Broder is not a very effective sob sister. Here he is faulting Alito for his lack of "sympathy," yet he himself doesn't care enough to tell us anything about the defendant in this case--not even his name. Broder's unnamed "black man" turns out to be James William Riley. Reading the majority opinion in Riley v. Taylor http://vls.law.vill.edu/Locator/3d/July1995/95a1114p.txt , we get to know him a little better:

*** QUOTE ***

After a five and one-half day trial, a jury convicted Riley of two counts of first degree murder (felony murder and intentional murder), second degree conspiracy, possession of a deadly weapon during the commission of a felony and robbery in the first degree. The convictions arose out of a liquor store robbery by Riley and co-defendants, Tyrone Baxter ("Baxter") and Michael Williams ("Williams"). During the robbery, the liquor store owner resisted and hit Riley with a bottle of wine. Riley shot the owner twice, killing him. . . .

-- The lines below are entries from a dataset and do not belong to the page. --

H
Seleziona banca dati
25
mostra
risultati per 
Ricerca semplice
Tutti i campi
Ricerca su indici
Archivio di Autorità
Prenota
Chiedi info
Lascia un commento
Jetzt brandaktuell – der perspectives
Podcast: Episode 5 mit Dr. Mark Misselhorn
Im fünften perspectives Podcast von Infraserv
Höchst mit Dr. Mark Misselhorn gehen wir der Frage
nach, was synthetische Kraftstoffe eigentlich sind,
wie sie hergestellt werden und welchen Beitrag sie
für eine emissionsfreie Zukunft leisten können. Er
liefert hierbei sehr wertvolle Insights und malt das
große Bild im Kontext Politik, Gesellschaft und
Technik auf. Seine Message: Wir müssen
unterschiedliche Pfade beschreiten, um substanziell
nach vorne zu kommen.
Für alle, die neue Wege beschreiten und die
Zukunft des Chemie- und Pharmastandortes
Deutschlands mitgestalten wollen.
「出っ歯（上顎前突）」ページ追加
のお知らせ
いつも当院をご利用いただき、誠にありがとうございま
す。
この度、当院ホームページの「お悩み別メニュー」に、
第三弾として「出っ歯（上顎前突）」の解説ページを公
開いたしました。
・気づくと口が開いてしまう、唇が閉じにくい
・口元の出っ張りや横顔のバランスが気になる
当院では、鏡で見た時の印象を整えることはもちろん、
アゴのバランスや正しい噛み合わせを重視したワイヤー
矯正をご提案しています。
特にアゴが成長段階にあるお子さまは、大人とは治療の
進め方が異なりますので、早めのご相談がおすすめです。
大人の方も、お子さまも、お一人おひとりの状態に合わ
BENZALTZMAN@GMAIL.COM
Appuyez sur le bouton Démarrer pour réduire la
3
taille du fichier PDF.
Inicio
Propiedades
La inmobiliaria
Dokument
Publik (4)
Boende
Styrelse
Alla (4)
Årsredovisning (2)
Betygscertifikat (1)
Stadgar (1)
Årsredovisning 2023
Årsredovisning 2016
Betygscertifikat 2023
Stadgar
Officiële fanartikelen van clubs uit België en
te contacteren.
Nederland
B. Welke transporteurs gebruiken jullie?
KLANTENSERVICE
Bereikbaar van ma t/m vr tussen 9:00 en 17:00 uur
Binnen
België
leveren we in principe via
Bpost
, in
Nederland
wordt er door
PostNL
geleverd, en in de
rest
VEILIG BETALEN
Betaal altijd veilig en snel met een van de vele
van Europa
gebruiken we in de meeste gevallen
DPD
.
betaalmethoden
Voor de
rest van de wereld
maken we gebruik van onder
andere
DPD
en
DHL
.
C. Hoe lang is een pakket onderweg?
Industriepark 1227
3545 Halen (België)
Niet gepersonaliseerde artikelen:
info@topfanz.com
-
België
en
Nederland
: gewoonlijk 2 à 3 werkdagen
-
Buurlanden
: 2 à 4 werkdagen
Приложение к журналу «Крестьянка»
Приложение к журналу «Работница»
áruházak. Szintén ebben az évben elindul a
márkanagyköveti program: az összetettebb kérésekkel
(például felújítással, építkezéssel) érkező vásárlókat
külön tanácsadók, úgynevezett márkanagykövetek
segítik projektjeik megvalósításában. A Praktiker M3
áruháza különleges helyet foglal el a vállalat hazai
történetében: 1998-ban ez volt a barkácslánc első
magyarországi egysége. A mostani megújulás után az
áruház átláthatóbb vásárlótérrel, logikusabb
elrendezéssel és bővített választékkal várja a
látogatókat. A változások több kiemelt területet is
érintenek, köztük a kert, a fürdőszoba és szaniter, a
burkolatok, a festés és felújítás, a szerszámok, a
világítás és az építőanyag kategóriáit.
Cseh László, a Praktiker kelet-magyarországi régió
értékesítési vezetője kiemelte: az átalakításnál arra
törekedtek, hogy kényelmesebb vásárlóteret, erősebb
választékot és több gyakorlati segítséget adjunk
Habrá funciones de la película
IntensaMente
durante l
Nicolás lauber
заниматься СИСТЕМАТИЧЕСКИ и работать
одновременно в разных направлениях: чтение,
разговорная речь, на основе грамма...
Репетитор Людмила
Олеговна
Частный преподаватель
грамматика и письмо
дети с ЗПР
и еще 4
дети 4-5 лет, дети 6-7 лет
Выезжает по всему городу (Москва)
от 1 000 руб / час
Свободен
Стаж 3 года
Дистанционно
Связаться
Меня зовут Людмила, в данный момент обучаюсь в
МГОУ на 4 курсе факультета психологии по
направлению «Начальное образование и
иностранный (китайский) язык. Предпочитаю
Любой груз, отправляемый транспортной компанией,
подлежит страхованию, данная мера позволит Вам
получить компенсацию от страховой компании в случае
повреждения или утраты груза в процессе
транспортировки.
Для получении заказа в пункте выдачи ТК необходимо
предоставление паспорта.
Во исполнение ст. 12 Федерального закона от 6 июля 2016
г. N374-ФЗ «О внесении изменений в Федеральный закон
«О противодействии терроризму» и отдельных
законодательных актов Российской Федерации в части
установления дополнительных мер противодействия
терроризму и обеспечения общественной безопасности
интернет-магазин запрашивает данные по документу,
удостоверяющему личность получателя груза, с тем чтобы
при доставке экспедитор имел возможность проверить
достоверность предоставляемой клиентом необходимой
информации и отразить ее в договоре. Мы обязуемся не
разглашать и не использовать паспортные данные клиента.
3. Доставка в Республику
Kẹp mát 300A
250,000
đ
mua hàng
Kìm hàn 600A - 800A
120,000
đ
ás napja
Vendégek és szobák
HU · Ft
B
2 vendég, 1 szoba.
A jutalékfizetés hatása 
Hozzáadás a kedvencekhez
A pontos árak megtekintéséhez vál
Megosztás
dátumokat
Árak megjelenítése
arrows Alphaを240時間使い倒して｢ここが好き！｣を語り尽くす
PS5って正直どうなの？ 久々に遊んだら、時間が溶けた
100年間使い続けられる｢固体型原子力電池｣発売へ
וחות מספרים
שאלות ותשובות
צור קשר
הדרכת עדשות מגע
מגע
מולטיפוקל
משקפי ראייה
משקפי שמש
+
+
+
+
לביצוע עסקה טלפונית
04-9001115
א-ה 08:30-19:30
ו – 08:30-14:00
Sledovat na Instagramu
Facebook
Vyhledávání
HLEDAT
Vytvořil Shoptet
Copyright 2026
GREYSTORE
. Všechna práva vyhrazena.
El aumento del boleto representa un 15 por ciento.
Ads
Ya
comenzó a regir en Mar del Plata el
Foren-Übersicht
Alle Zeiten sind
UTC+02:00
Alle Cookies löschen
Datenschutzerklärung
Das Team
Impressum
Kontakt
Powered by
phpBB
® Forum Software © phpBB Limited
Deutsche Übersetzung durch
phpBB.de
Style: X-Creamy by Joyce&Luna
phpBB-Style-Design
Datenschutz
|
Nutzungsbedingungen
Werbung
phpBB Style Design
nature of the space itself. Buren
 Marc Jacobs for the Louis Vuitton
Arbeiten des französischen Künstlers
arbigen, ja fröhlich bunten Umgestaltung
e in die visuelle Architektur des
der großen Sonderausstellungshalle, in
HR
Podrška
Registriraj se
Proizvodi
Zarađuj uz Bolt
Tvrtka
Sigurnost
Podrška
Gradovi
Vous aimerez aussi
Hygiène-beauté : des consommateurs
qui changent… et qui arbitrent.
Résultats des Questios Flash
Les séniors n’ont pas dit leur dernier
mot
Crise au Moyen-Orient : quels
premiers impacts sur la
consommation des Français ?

The State's case was largely based on Baxter's and Williams's testimony. After the jury found Riley guilty, it heard evidence on whether he should be sentenced to death or life imprisonment. The jury unanimously recommended death, and the state trial court sentenced Riley to be hung [sic].

*** END QUOTE ***

Two judges of the Third U.S. Circuit Court of Appeals, over Alito's dissent, overturned Riley's conviction. Riley was retried and convicted again. So Broder is telling us that there is something wrong with Alito because he doesn't "express sympathy" for a guy who knocked over a liquor store and murdered the owner.